Nous regardions en souriant l’homme et la femme qui s’avançaient vers nous. Il était plus âgé qu’elle, mais qu’est-ce qu’il dégageait comme classe. Il ôta ses lunettes de soleil pour nous parler. Heureusement que j’étais dans le food truck parce qu’il devait au moins mesurer 1 m 90, Archibald devait être de la même taille.

Instantanément, je fus charmée par sa voix. Archibald fut plus rapide que lui :

— Bonjour, vous connaissez un peu mes produits ?

C’est elle qui répondit, avec ses yeux verts rieurs, elle était à croquer.

— Pas du tout, nous sommes en vacances.

En riant, Archibald et moi nous nous tapâmes dans la main en criant :

— Gagné !

Et tout aussitôt, mon ami s’excusa :

— Nous avions fait le pari que vous étiez des touristes !

Le couple éclata de rire également. Lui, dit en la prenant par les épaules :

— Philippine et moi, adorons aussi faire ce petit jeu.

— Oui, depuis le temps… depuis combien de temps on se connait, mon cœur ?

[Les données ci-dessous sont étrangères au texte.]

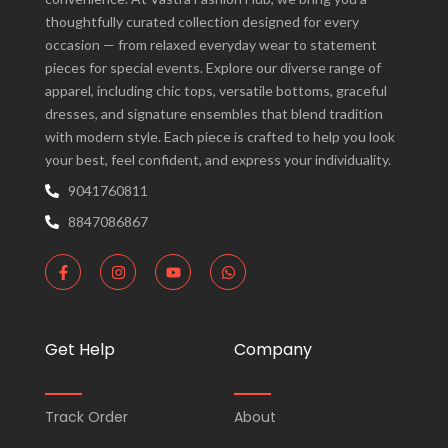
thoughtfully curated collection designed for every
occasion — from relaxed everyday wear to statement
pieces for special events. Explore our diverse range of
apparel, including chic tops, versatile bottoms, graceful
dresses, and signature ensembles that blend tradition
with modern style. Each piece is crafted to help you look
your best, feel confident, and express your individuality.
9041760811
8847086867
F
I
Y
W
a
n
o
h
c
s
u
a
e
t
t
t
b
a
u
s
o
g
b
a
Get Help
Company
o
r
e
p
k
a
p
-
m
f
Track Order
About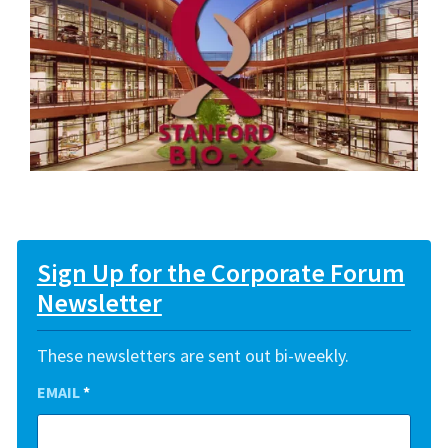
Sign Up for the Corporate Forum
Newsletter
These newsletters are sent out bi-weekly.
EMAIL
*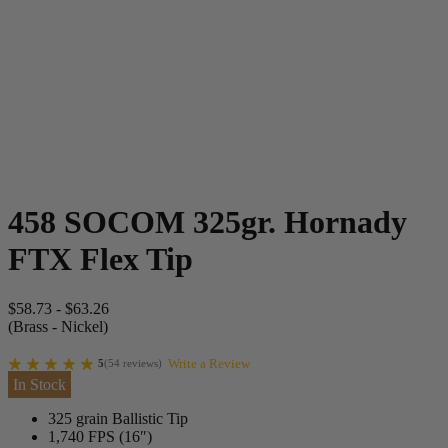
458 SOCOM 325gr. Hornady
FTX Flex Tip
$
58.73
-
$
63.26
(Brass - Nickel)
Write a Review
5
(
54
reviews
)
In Stock
325 grain Ballistic Tip
1,740 FPS (16″)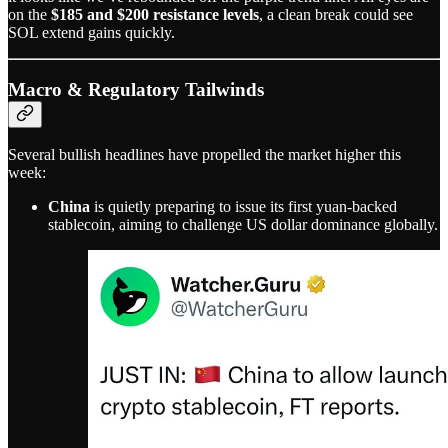
on the
$185 and $200 resistance levels
, a clean break could see
SOL extend gains quickly.
Macro & Regulatory Tailwinds
Several bullish headlines have propelled the market higher this
week:
China
is quietly preparing to issue its first yuan-backed
stablecoin, aiming to challenge US dollar dominance globally.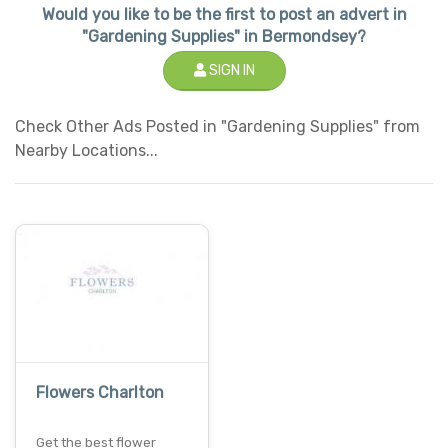
Would you like to be the first to post an advert in
"Gardening Supplies" in Bermondsey?
SIGN IN
Check Other Ads Posted in "Gardening Supplies" from
Nearby Locations...
Flowers Charlton
Get the best flower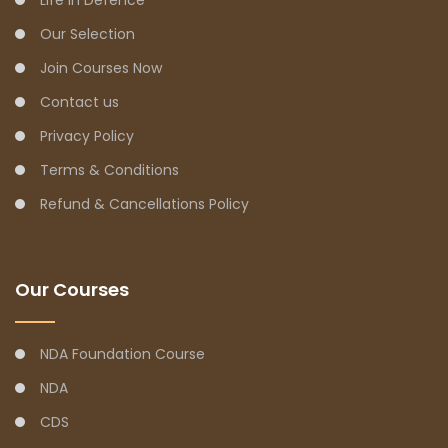
Our Selection
Join Courses Now
Contact us
Privacy Policy
Terms & Conditions
Refund & Cancellations Policy
Our Courses
NDA Foundation Course
NDA
CDS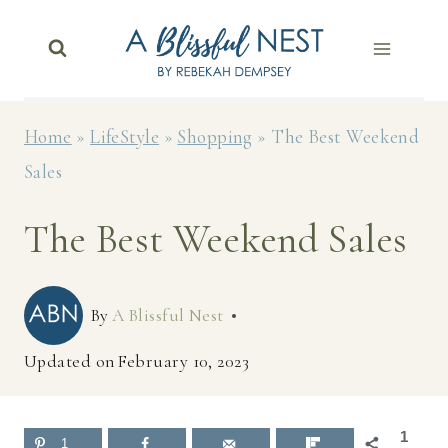
Skip
to
content
Home
»
LifeStyle
»
Shopping
»
The Best Weekend
Sales
The Best Weekend Sales
By
A Blissful Nest
Updated on
February 10, 2023
1
1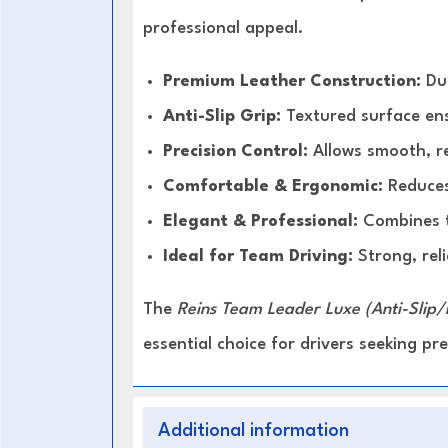
professional appeal.
Premium Leather Construction:
Dur
Anti-Slip Grip:
Textured surface ens
Precision Control:
Allows smooth, r
Comfortable & Ergonomic:
Reduces
Elegant & Professional:
Combines t
Ideal for Team Driving:
Strong, reli
The
Reins Team Leader Luxe (Anti-Slip/
essential choice for drivers seeking p
Additional information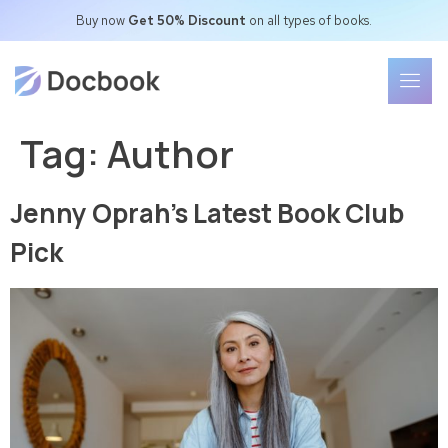
Buy now
Get 50% Discount
on all types of books.
Tag:
Author
Jenny Oprah’s Latest Book Club
Pick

Surprise, mais ne pouvant pas être trop curieuse, je l’interrogeai :

— Pas des dizaines d’années quand même !

Il rit.

— Oh, ma Philippe, je l’ai vue grandir.

— Nous étions les meilleurs amis du monde avant de nous rendre compte qu’en fait, nous nous aimions d’amour.

Elle piqua un baiser sur les lèvres de son compagnon. Le silence s’installa. Elle dit alors :

— C’est Georges qui vous a surpris pour que vous restiez muets comme des carpes ?

Archibald retrouva aussitôt la parole et éluda la question en leur tendant une assiette avec des morceaux de pain.

— Goûtez-moi ça et dites-moi ce que vous en pensez.

Je les regardais avec envie. Ils semblaient si amoureux l’un de l’autre.

Ils bavardaient avec Archibald et lui demandèrent où se situait sa boulangerie. Ils étaient sur Biarritz au grand hôtel. Ils étaient d’une simplicité à couper le souffle et pourtant j’étais certaine qu’ils étaient pleins aux as. Il n’y avait qu’à voir la voiture garer sur la place. Une Porsche noire qui en jetait, on ne voyait qu’elle.

— Vous êtes là pour longtemps ? demandais-je

— Hélas non, Georges ne peut pas s’éloigner beaucoup à cause de son travail. N’est-ce pas mon cœur ?

Il lui fit un clin d’œil. Leur complicité n’était pas factice. J’étais sous le charme. Je regardais ce qu’ils avaient pris, les encaissais et leur souhaitais de belles vacances. Ils repartirent main dans la main. Archibald passa un bras autour de mes épaules.

— On s’est pas mal débrouillé non ? On remballe ?

J’acquiesçais de la tête. Il était temps de plier bagage, je tenais la boulangerie l’après-midi.

En faisant la route, assise à côté d’Archibald, je repensais à ce couple. Je me tournais vers Archi, j’ouvris la bouche pour lui en parler, mais il me coupa le sifflet par un :

— Oublie ! Ce serait une très mauvaise idée.

Est-ce qu’il penserait à la même chose que moi ? Cette Philippine et ce Georges étaient bien des amis d’enfance apparemment. J’aurais bien aimé les revoir et discuter avec elle et puis je haussai les épaules, je ne la connaissais pas après tout, elle n’allait pas me raconter sa vie. Je tentai de les oublier et me repassai la superbe matinée que nous venions de vivre.

© Isabelle-Marie d’Angèle (mai 2023).